DDNet: Deformable Convolution and Dense FPN for Surface Defect Detection in Recycled Books

TL;DR

DDNet is a novel surface defect detection model that combines deformable convolution and dense feature pyramid networks to improve accuracy in identifying diverse defects on recycled books.

Contribution

The paper introduces DDNet, integrating deformable convolution and dense FPN modules, along with a new dataset for enhanced surface defect detection in recycled books.

Findings

Achieved a 46.7% mAP on the new dataset.

Improved defect localization and classification accuracy.

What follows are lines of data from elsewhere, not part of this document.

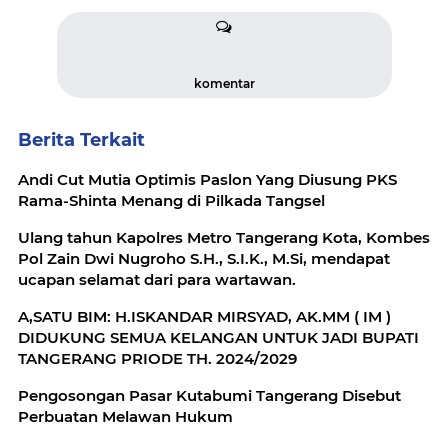
komentar
Berita Terkait
Andi Cut Mutia Optimis Paslon Yang Diusung PKS
Rama-Shinta Menang di Pilkada Tangsel
Ulang tahun Kapolres Metro Tangerang Kota, Kombes
Pol Zain Dwi Nugroho S.H., S.I.K., M.Si, mendapat
ucapan selamat dari para wartawan.
A,SATU BIM: H.ISKANDAR MIRSYAD, AK.MM ( IM )
DIDUKUNG SEMUA KELANGAN UNTUK JADI BUPATI
TANGERANG PRIODE TH. 2024/2029
Pengosongan Pasar Kutabumi Tangerang Disebut
Perbuatan Melawan Hukum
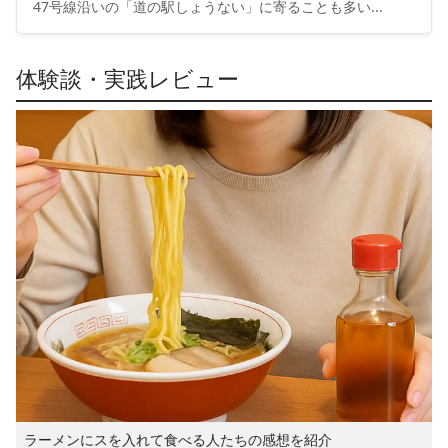
47号線沿いの「道の駅しょうない」に寄ることも多い...
体験談・実践レビュー
ラーメンにスを入れて食べる人たちの感想を紹介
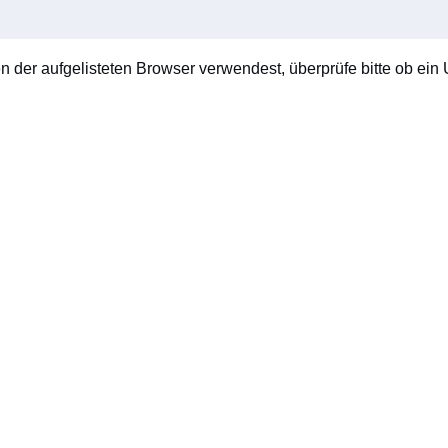
en der aufgelisteten Browser verwendest, überprüfe bitte ob ein U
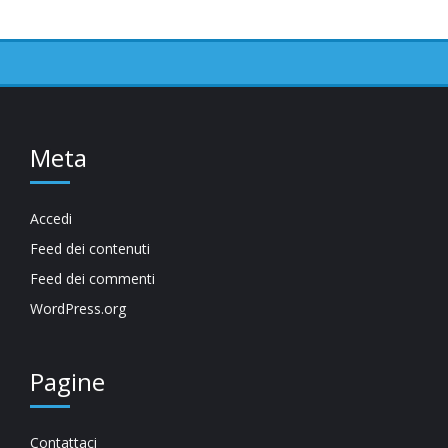
Meta
Accedi
Feed dei contenuti
Feed dei commenti
WordPress.org
Pagine
Contattaci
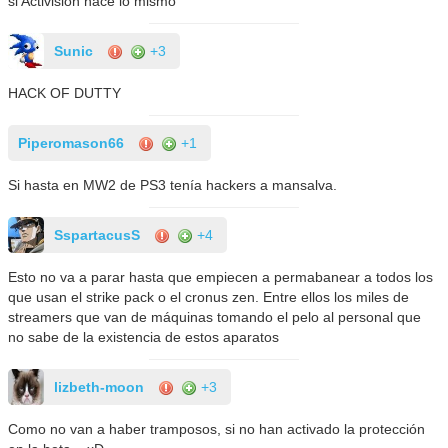
si Activision hace lo mismo
Sunic
+3
HACK OF DUTTY
Piperomason66
+1
Si hasta en MW2 de PS3 tenía hackers a mansalva.
SspartacusS
+4
Esto no va a parar hasta que empiecen a permabanear a todos los
que usan el strike pack o el cronus zen. Entre ellos los miles de
streamers que van de máquinas tomando el pelo al personal que
no sabe de la existencia de estos aparatos
lizbeth-moon
+3
Como no van a haber tramposos, si no han activado la protección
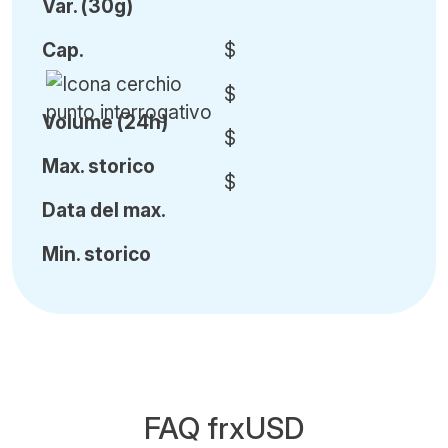
Var
.
(30g)
Cap
.
$
$
Volume (24h)
$
Ma
x.
storico
$
Data del max.
Min
.
storico
FAQ frxUSD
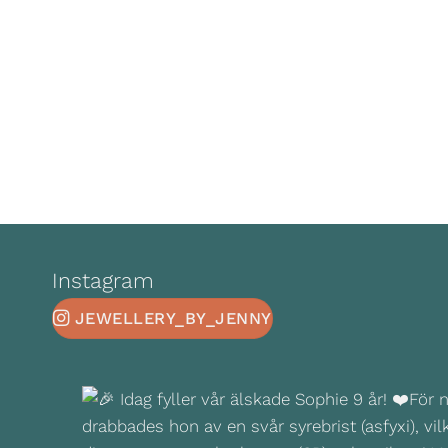
Instagram
JEWELLERY_BY_JENNY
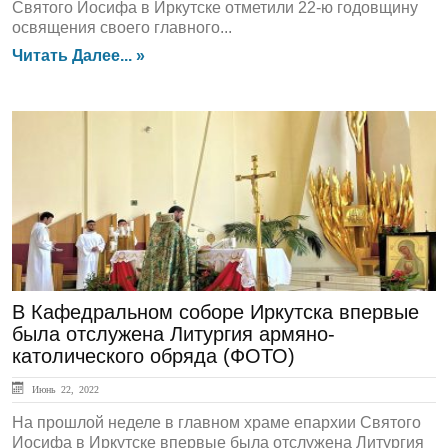
Святого Иосифа в Иркутске отметили 22-ю годовщину
освящения своего главного...
Читать Далее... »
ЛЕНТА НОВОСТЕЙ
В Кафедральном соборе Иркутска впервые
была отслужена Литургия армяно-
католического обряда (ФОТО)
Июнь 22, 2022
На прошлой неделе в главном храме епархии Святого
Иосифа в Иркутске впервые была отслужена Литургия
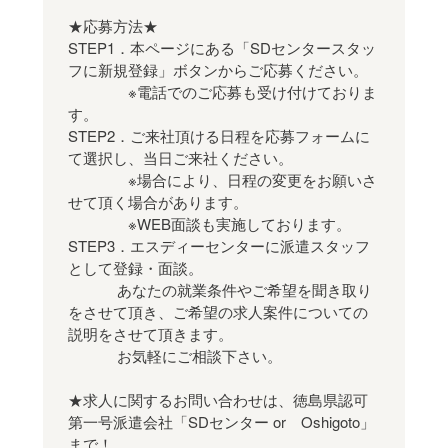
★応募方法★
STEP1．本ページにある「SDセンタースタッ
フに新規登録」ボタンからご応募ください。
※電話でのご応募も受け付けておりま
す。
STEP2．ご来社頂ける日程を応募フォームに
て選択し、当日ご来社ください。
※場合により、日程の変更をお願いさ
せて頂く場合があります。
※WEB面談も実施しております。
STEP3．エスディーセンターに派遣スタッフ
として登録・面談。
あなたの就業条件やご希望を聞き取り
をさせて頂き、ご希望の求人案件についての
説明をさせて頂きます。
お気軽にご相談下さい。
★求人に関するお問い合わせは、徳島県認可
第一号派遣会社「SDセンター or Oshigoto」
まで！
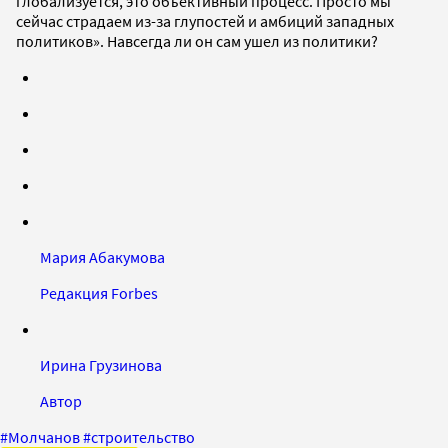
глобализуется, это объективный процесс. Просто мы
сейчас страдаем из-за глупостей и амбиций западных
политиков». Навсегда ли он сам ушел из политики?
Мария Абакумова
Редакция Forbes
Ирина Грузинова
Автор
#
Молчанов
#
строительство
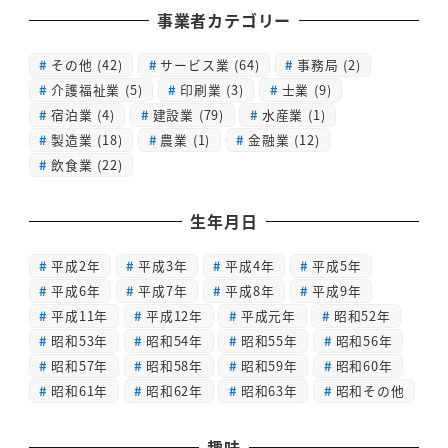
事業者カテゴリー
その他
(42)
サービス業
(64)
事務局
(2)
介護福祉業
(5)
印刷業
(3)
士業
(9)
宿泊業
(4)
建設業
(79)
水産業
(1)
製造業
(18)
農業
(1)
金融業
(12)
飲食業
(22)
生年月日
平成2年
平成3年
平成4年
平成5年
平成6年
平成7年
平成8年
平成9年
平成11年
平成12年
平成元年
昭和52年
昭和53年
昭和54年
昭和55年
昭和56年
昭和57年
昭和58年
昭和59年
昭和60年
昭和61年
昭和62年
昭和63年
昭和その他
趣味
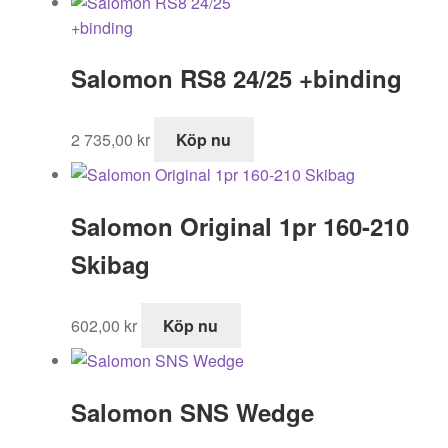
Salomon RS8 24/25 +binding
2 735,00
kr
Köp nu
Salomon Original 1pr 160-210
Skibag
602,00
kr
Köp nu
Salomon SNS Wedge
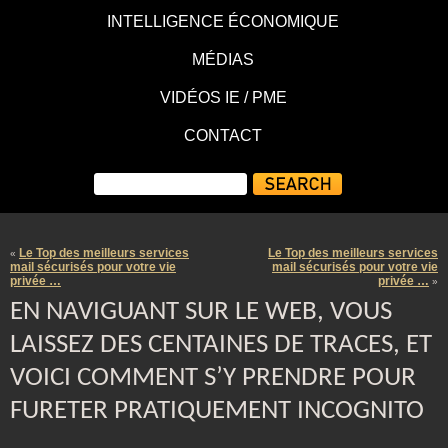
INTELLIGENCE ÉCONOMIQUE
MÉDIAS
VIDÉOS IE / PME
CONTACT
Le Top des meilleurs services
Le Top des meilleurs services
«
mail sécurisés pour votre vie
mail sécurisés pour votre vie
privée …
privée …
»
EN NAVIGUANT SUR LE WEB, VOUS
LAISSEZ DES CENTAINES DE TRACES, ET
VOICI COMMENT S’Y PRENDRE POUR
FURETER PRATIQUEMENT INCOGNITO
…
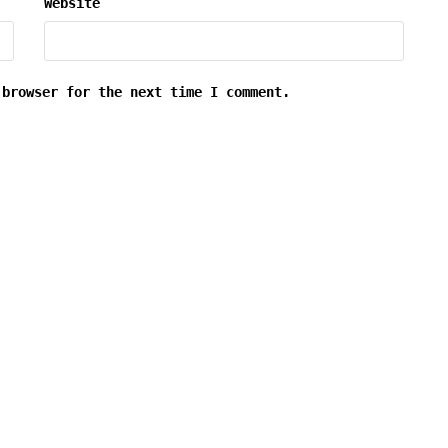
Website
 browser for the next time I comment.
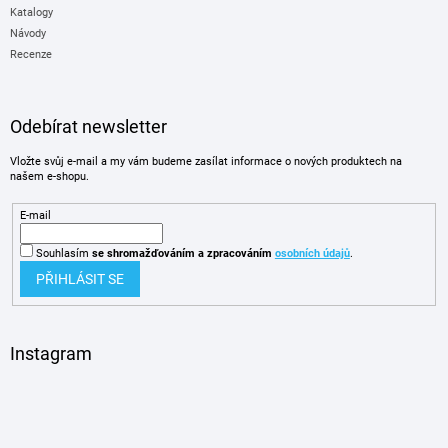
Katalogy
Návody
Recenze
Odebírat newsletter
Vložte svůj e-mail a my vám budeme zasílat informace o nových produktech na
našem e-shopu.
E-mail
Souhlasím
se shromažďováním
a zpracováním
osobních údajů
.
PŘIHLÁSIT SE
Instagram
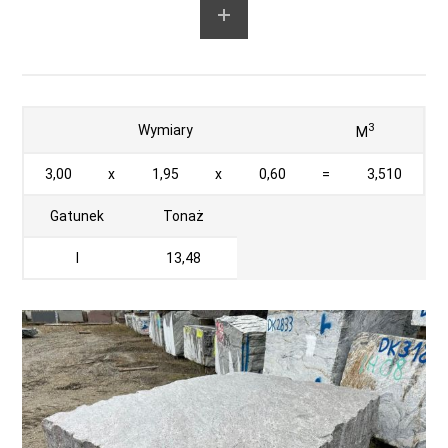
3
Wymiary
M
3,00
x
1,95
x
0,60
=
3,510
Gatunek
Tonaż
I
13,48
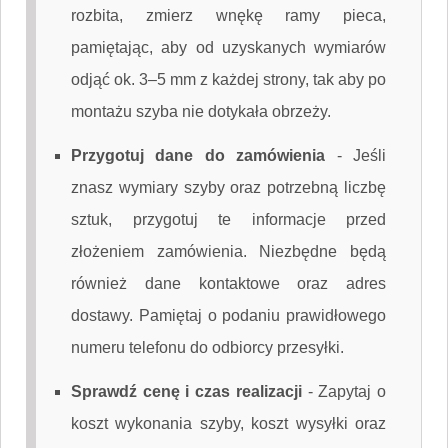
rozbita, zmierz wnękę ramy pieca,
pamiętając, aby od uzyskanych wymiarów
odjąć ok. 3–5 mm z każdej strony, tak aby po
montażu szyba nie dotykała obrzeży.
Przygotuj dane do zamówienia
-
Jeśli
znasz wymiary szyby oraz potrzebną liczbę
sztuk, przygotuj te informacje przed
złożeniem zamówienia. Niezbędne będą
również dane kontaktowe oraz adres
dostawy. Pamiętaj o podaniu prawidłowego
numeru telefonu do odbiorcy przesyłki.
Sprawdź cenę i czas realizacji
-
Zapytaj o
koszt wykonania szyby, koszt wysyłki oraz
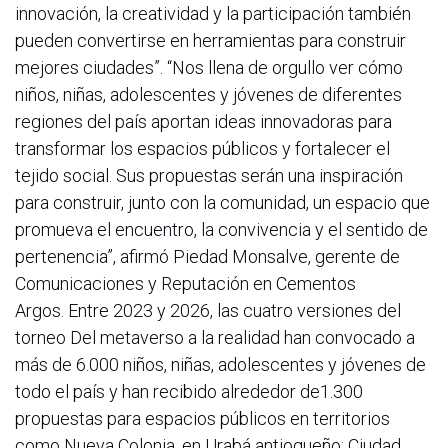
innovación, la creatividad y la participación también
pueden convertirse en herramientas para construir
mejores ciudades”. “Nos llena de orgullo ver cómo
niños, niñas, adolescentes y jóvenes de diferentes
regiones del país aportan ideas innovadoras para
transformar los espacios públicos y fortalecer el
tejido social. Sus propuestas serán una inspiración
para construir, junto con la comunidad, un espacio que
promueva el encuentro, la convivencia y el sentido de
pertenencia”, afirmó Piedad Monsalve, gerente de
Comunicaciones y Reputación en Cementos
Argos. Entre 2023 y 2026, las cuatro versiones del
torneo Del metaverso a la realidad han convocado a
más de 6.000 niños, niñas, adolescentes y jóvenes de
todo el país y han recibido alrededor de1.300
propuestas para espacios públicos en territorios
como Nueva Colonia, en Urabá antioqueño; Ciudad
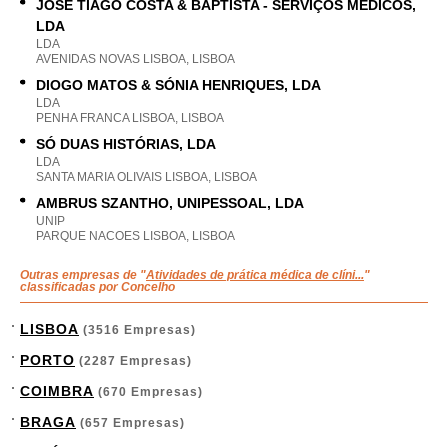
JOSÉ TIAGO COSTA & BAPTISTA - SERVIÇOS MÉDICOS,
LDA
LDA
AVENIDAS NOVAS LISBOA, LISBOA
DIOGO MATOS & SÓNIA HENRIQUES, LDA
LDA
PENHA FRANCA LISBOA, LISBOA
SÓ DUAS HISTÓRIAS, LDA
LDA
SANTA MARIA OLIVAIS LISBOA, LISBOA
AMBRUS SZANTHO, UNIPESSOAL, LDA
UNIP
PARQUE NACOES LISBOA, LISBOA
Outras empresas de "
Atividades de prática médica de clíni...
"
classificadas por Concelho
LISBOA
(3516 Empresas)
PORTO
(2287 Empresas)
COIMBRA
(670 Empresas)
BRAGA
(657 Empresas)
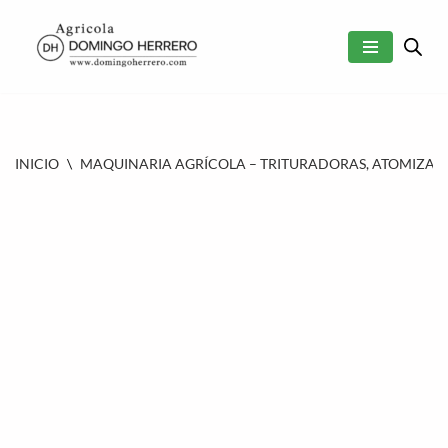
SALTAR
AL
CONTENIDO
INICIO
\
MAQUINARIA AGRÍCOLA – TRITURADORAS, ATOMIZAD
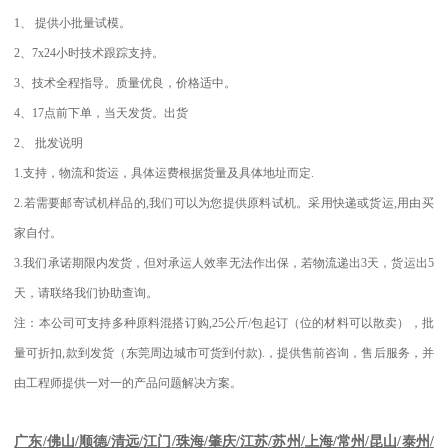
1
、
提供小批量试模。
2
、
7x24
小时技术跟踪支持。
3
、技术全程指导。质量优良，价格适中。
4
、
17
点前下单，当天发货。出货
2
、
批发说明
1.
支持，物流和货运，具体运费根据货量及具体地址而定
.
2.
若需要邮寄试机样品的
,
我们可以为您提供原料试机。采用快递或货运
,
用由买
家自付。
3.
我们承诺期限内发货，但对承运人效率无法作出保，若物流递出
3
天，货运出
5
天，请联络我们协助查询。
注：本公司可支持多种原料混搭订购
,25
公斤
/
包起订（位的材料可以散卖），批
量可折扣
,
款到发货（东莞周边城市可货到付款
).
，提供售前咨询，售后服务，并
由工程师提供一对一的产品问题解决方案。
江苏
/
苏州
/
上海
/
常州
/
昆山
/
泰州
/
广东
/
佛山
/
顺德
/
清远
/
江门
/
珠海
/
肇庆
/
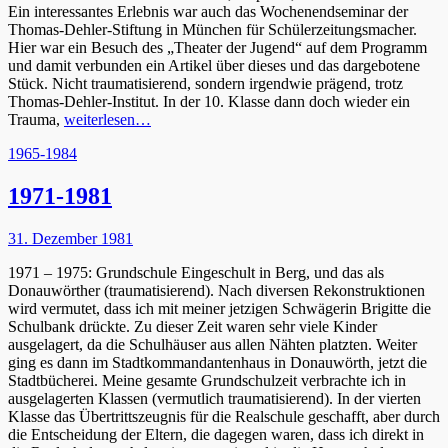
Ein interessantes Erlebnis war auch das Wochenendseminar der
Thomas-Dehler-Stiftung in München für Schülerzeitungsmacher.
Hier war ein Besuch des „Theater der Jugend“ auf dem Programm
und damit verbunden ein Artikel über dieses und das dargebotene
Stück. Nicht traumatisierend, sondern irgendwie prägend, trotz
Thomas-Dehler-Institut. In der 10. Klasse dann doch wieder ein
Trauma,
weiterlesen…
Kategorien
1965-1984
1971-1981
Posted
31. Dezember 1981
on
1971 – 1975: Grundschule Eingeschult in Berg, und das als
Donauwörther (traumatisierend). Nach diversen Rekonstruktionen
wird vermutet, dass ich mit meiner jetzigen Schwägerin Brigitte die
Schulbank drückte. Zu dieser Zeit waren sehr viele Kinder
ausgelagert, da die Schulhäuser aus allen Nähten platzten. Weiter
ging es dann im Stadtkommandantenhaus in Donauwörth, jetzt die
Stadtbücherei. Meine gesamte Grundschulzeit verbrachte ich in
ausgelagerten Klassen (vermutlich traumatisierend). In der vierten
Klasse das Übertrittszeugnis für die Realschule geschafft, aber durch
die Entscheidung der Eltern, die dagegen waren, dass ich direkt in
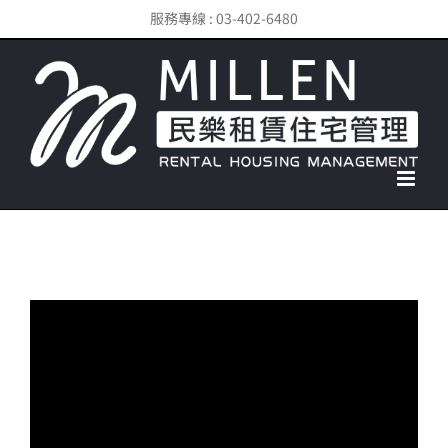
Skip
服務專線 : 03-402-6480
to
content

Outperformed baseline models by 14.2% mAP.

Abstract

Recycled and recirculated books, such as ancient texts and reused textbooks, hold significant value in the second-hand goods market, with their worth largely dependent on surface preservation. However, accurately assessing surface defects is challenging due to the wide variations in shape, size, and the often imprecise detection of defects. To address these issues, we propose DDNet, an innovative detection model designed to enhance defect localization and classification. DDNet introduces a surface defect feature extraction module based on a deformable convolution operator (DC) and a densely connected FPN module (DFPN). The DC module dynamically adjusts the convolution grid to better align with object contours, capturing subtle shape variations and improving boundary delineation and prediction accuracy. Meanwhile, DFPN leverages dense skip connections to enhance feature fusion, constructing a hierarchical structure that generates multi-resolution, high-fidelity feature maps, thus effectively detecting defects of various sizes. In addition to the model, we present a comprehensive dataset specifically curated for surface defect detection in recycled and recirculated books. This dataset encompasses a diverse range of defect types, shapes, and sizes, making it ideal for evaluating the robustness and effectiveness of defect detection models. Through extensive evaluations, DDNet achieves precise localization and classification of surface defects, recording a mAP value of 46.7% on our proprietary dataset - an improvement of 14.2% over the baseline model - demonstrating its superior detection capabilities.